Decoding Smart Contracts: An Introduction to Self-Executing Blockchain Agreements
Written by our Micro 1 Research Team: Lead Researcher: Shivaansh Garg & Research Analysts: Cooper Duschang & Kenji Lee
First we had phones and then came the smartphone, nowadays it feels like everything is getting a smart rebrand but what does this mean for smart contracts? At the end of 2020, the global market size of smart contracts was $145 million and is set to grow at a compounded rate of over 24% Year-on-Year and reach $770 million by 2028. The facet that allows for this growth is the underlying tendency of smart contracts: the ability to store, verify, and self-enforce rules. Essentially, they are pieces of code that define business logic and have the potential to fix common inefficiencies across industries today. Smart contracts can automate business transactions and verify ownership of assets.
This article jumpstarts the discussion of smart contract technology and its industrial applications.
What are Smart Contracts?
A smart contract is a self-executing contract with the terms of the agreement between multiple parties being directly written into lines of code. The integration of multiple parties ensures the security that comes along with smart contracts and is why it is becoming a popular medium for “trustless” transactions. Every contract has three components: the parties, contract terms, and object of transaction.
Smart contracts are self-executing, which means that they do not need an external party to supervise the transaction. This self-reliant efficiency is one of the many characteristics that has led to growth and interest in this technology. The digitally pre-approved agreement of smart contracts allows for criteria to be automatically approved when requirements are met. This trusted encryption of pre-approved agreements means no supervision is required for this technology and paves the way for many industries to accelerate any processes they have, unlike traditional or physical contracts where a third party (acting as an intermediary) may also be involved. Historically, traditional contracts tend to be more costly, time-consuming, and prone to fraud.
Through the use of blockchain technology, smart contracts become self-reliant. In order to ensure certain specifics, which would be required by a decentralized contract, smart contracts are transparent, irreversible, and immutable on the blockchain. However, if the developer wants, they may update clauses in the agreement through the following methods:
- Write a new contract with new terms of agreement and import the already-existing codes (conditions, transaction data) to the new one.
- Write a medial contract that acts as a new layer of conditions between the transactor and the transactee so that all transactions can go through this medial contract and the old contract gets updated.

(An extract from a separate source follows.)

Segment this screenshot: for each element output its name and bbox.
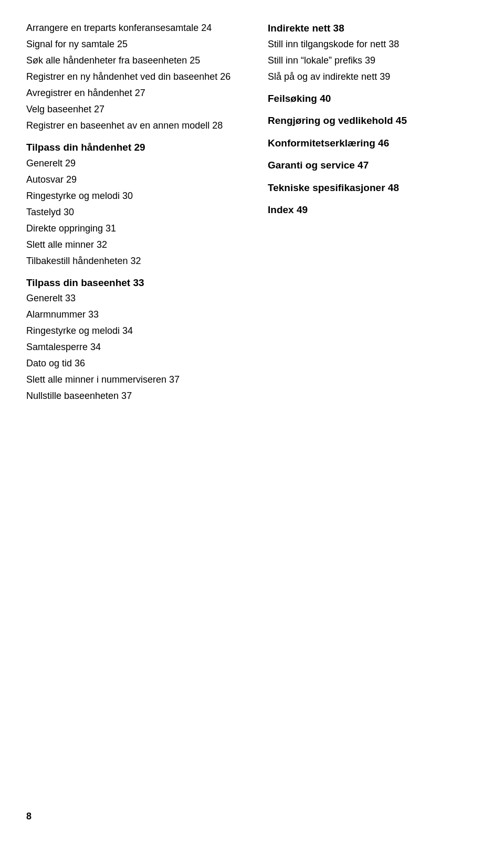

Smart contract deployment is growing partly due to an increase in the possible use-cases for them across various industries — as will be discussed in subsequent sections. As shown in the chart below, the number of unique smart contracts created has risen significantly. This shows the increasing use case and importance of smart contracts interacting with both blockchain and external data.
Coin Metrics data shows the sum of individual contracts on the Ethereum blockchain. The contracts are counted when they have a specific address and are able to execute code. The focus remains on the Ethereum Blockchain since they introduced the first smart contracts chain and have the largest number of deployed smart contracts compared to other blockchains. Competitors including Avalanche Blockchain and Solana Blockchain do have EVM support but have not had as much adoption as Ethereum. Ethereum’s coding language, Solidity, is also the most used in the industry, allowing developers to easily create smart contracts that can be deployed directly to the Ethereum Blockchain.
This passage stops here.